There is no quick and easy answer to the frequency with which a given cat or kitten should be fed, as the age and relative health of your cat, how many cats you have, your own home environment, as well as the type of food you feed, will all play a large part in how you handle feeding.
For example, a stay-at-home caregiver will be able to feed canned food to kittens or geriatric cats several times a day. On the other hand, a single, working owner or a two-income family will rely more on dry cat food, with early morning and late-night supplements of canned food.
Kittens need roughly twice the nutrients of adult cats, for both growth and energy. Obviously, their tummies cannot handle large quantities of food. Therefore, much like human babies, they need frequent feedings at first, tapering off as they grow.
It is important during this time to weigh the kittens regularly, to ensure they are gaining regularly, but not becoming overly fat. Their hunger will usually be a pretty good guideline for determining if they are getting enough nutrition.
As a rule, kittens under six weeks old should remain with the mother cat. If this is impossible, a kitten may be fed by a bottle between four and six weeks old.
Alternatively, the kitten can at five weeks old, be gradually introduced to good canned kitten food, mixed with equal parts of a “kitten formula” such as KMR. (Kitten Milk Replacer). Note: I do not advise giving kittens whole milk, as many cats are allergic to it. As the kitten approaches six weeks old, the amount of KMR can be gradually reduced, until the kitten is eating canned food alone.
Note: These guidelines refer to feedings of canned food.
At 6 Weeks: Three or more small feedings, spaced regularly throughout the day.1 Be sure to weigh the kitten regularly and record his or her weight in a dated chart to keep track of its development.
12 Weeks: Increase the amount of each meal, and gradually space them out to three meals a day.
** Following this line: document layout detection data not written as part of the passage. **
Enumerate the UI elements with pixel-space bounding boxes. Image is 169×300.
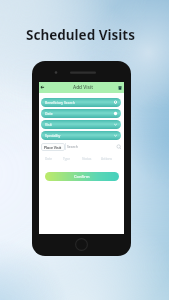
button[interactable]: Date	[41, 109, 121, 118]
staticText: Visit	[45, 122, 113, 127]
button[interactable]: Place Visit	[41, 143, 65, 151]
button[interactable]: Speciality	[41, 131, 121, 140]
staticText: Place Visit	[44, 145, 62, 150]
staticText: Search	[67, 144, 78, 149]
button[interactable]: Visit	[41, 120, 121, 129]
button[interactable]: Delete	[118, 86, 122, 90]
button[interactable]: Back	[40, 85, 45, 90]
button[interactable]: Search	[116, 144, 122, 150]
staticText: Speciality	[45, 133, 113, 138]
button[interactable]: Confirm	[45, 172, 119, 181]
staticText: Status	[82, 157, 101, 161]
staticText: Confirm	[74, 174, 90, 179]
staticText: Actions	[101, 157, 120, 161]
staticText: Date	[45, 157, 63, 161]
staticText: Add Visit	[73, 84, 94, 91]
staticText: Type	[63, 157, 82, 161]
staticText: Date	[45, 111, 113, 116]
staticText: Scheduled Visits	[26, 26, 135, 44]
staticText: Beneficiary Search	[45, 100, 113, 105]
button[interactable]: Beneficiary Search	[41, 98, 121, 107]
Around 6 Months: You may gradually space out the meals to twice daily.
Feeding Adult Cats
Unless a kitten is showing excessive weight gain, he is considered an “adult” at the age of one year, and for the next nine years or so, maybe fed adult “maintenance” food twice daily, with supplements of dry food when needed, as listed below.
feeding cats dry food is more for the convenience of the caregiver than for the nutritional needs of the cat.2
Cats have lived long and happy lives on an exclusive diet of dry foods, and for working caregivers, adult cats may be fed a meal of canned food morning and night, with dry food left out for “grazing.”